Registered office of the NEPI Rockcastle is based in the Isle of Man. NE Property B.V. a wholly owned subsidiary of NEPI Rockcastle, has raised €500 million in green corporate bonds. With an issue price of 98.713 percent. NE Property B.V. has priced the €500 million, unsecured, 8-year Eurobond expiring in January 2030 @ 2% fixed coupon.
Bonds were given BBB grades by S&P and Fitch, in line with the EUR4 billion EMTN Program rating and the corporate rating.
S&P and Fitch assigned the Bond BBB ratings, in line with the EUR4 billion Euro medium-term note (EMTN) Programme rating and the corporate rating. EMTN) Programme are primarily used for offerings securities outside the United States, particularly in Europe.
NEPI Rockcastle’s issuance received very good response from the market. The Bond benefitted from the strong demand. Due to strong confidence from the investors on company’s credit quality and ability to service the debt, issuance was oversubscribed by over €1.5 billion, reflecting international bond investors confidence.
Issuance was distributed to broad range of institution which involved selling of approx. 78% to asset managers, 12% to banks and others. Demand was huge and diversified across Geographies including 34% from France, 24% from UK/Ireland, 15% from DACH region and 15% from Benelux. Significant part of the issuance was placed with green and ESG investors. Citi, ING, J.P. Morgan, Société Générale and UniCredit were the Joint Lead Managers of the issue and company has applied to Euronext Dublin for listing the Bond.
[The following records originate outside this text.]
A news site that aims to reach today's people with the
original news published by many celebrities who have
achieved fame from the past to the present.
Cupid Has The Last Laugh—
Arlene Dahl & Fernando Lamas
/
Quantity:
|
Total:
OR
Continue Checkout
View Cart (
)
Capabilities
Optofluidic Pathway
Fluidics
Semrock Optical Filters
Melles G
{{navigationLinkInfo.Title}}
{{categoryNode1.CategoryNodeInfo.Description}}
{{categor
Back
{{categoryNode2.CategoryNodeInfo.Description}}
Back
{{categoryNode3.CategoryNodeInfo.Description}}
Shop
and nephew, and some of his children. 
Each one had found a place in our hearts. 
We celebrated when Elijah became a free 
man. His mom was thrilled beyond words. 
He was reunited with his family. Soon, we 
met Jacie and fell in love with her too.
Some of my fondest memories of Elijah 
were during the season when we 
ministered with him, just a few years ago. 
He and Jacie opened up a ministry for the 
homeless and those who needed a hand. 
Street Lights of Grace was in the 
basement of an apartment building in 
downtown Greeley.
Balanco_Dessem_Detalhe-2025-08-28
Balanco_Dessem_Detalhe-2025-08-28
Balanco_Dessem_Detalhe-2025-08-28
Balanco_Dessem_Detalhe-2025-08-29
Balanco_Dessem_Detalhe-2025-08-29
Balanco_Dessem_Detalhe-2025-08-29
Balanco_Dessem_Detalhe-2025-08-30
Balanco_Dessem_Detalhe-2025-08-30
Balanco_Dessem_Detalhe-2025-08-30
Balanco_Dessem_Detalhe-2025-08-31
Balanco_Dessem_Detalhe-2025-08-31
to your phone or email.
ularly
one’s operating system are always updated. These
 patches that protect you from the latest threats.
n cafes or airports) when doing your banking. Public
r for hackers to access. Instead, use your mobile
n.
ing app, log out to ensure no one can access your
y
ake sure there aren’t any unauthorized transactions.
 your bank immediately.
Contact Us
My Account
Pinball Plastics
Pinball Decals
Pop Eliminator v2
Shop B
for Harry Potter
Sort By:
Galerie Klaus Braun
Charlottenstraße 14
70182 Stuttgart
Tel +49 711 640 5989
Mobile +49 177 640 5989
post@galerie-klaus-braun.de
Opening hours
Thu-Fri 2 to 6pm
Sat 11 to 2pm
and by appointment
NEPI Rockcastle intends to issue green bonds in accordance with the Framework, which requires that proceeds be used to finance and/or refinance existing and/or future projects that improve the environmental performance of the Group’s property portfolio and contribute to the Company’s climate impact mitigation goals.
The Johannesburg Stock Exchange (“JSE”), Euronext Amsterdam (“Euronext”), and A2X all list NEPI Rockcastle’s shares. On a semi-annual basis, the Group distributes at least 90% of its distributable earnings freely.
ING is one of the Joint lead managers of the issue. ING is at the fore-front of green issuance in the world and increasingly diversifying its books towards the green portfolio. ING is one of the most sustainability driven publicly traded banks in the world. S&P Global Ratings gave ING a’strong’ ESG rating in January 2021. Among the 192 worldwide banks ranked by MSCI, ING is a ‘leader.’ MSCI provides indexes, portfolio risk, and performance analytics to institutional investors. It increased ING’s ESG rating from ‘A’ to ‘AA’ in December 2020.
ING has a lending portfolio of over €500 billion spread across a variety of industries which ING will start steering in line with the requirements of the Paris Agreement’s to keep the Global Tempreture well-below-two-degree goal. ING has co-created the Terra method, which is a scientific approach involving precise techniques to measure its portfolio. The Terra method examines the technological shifts required in certain industries for maintain global temperatures well below two degrees Celsius. Energy (including oil, gas, renewables, and conventional power), automobile, shipping & aviation, steel, cement, residential mortgages, and commercial real estate are among the industries where the largest greenhouse gas emissions are being produced.
ING has built a Green Bond Framework that fulfils the highest standards of transparency and disclosure and corresponds with the ICMA Green Bond Principles to support the robust growth of our Sustainable Finance portfolio and to meet green finance demands (GBP).
Investors are moving their cheese towards greener project. In near future liquidity will start squeezing for the carbon rich projects followed by the tapering of excess Money Supply by global Central Banks.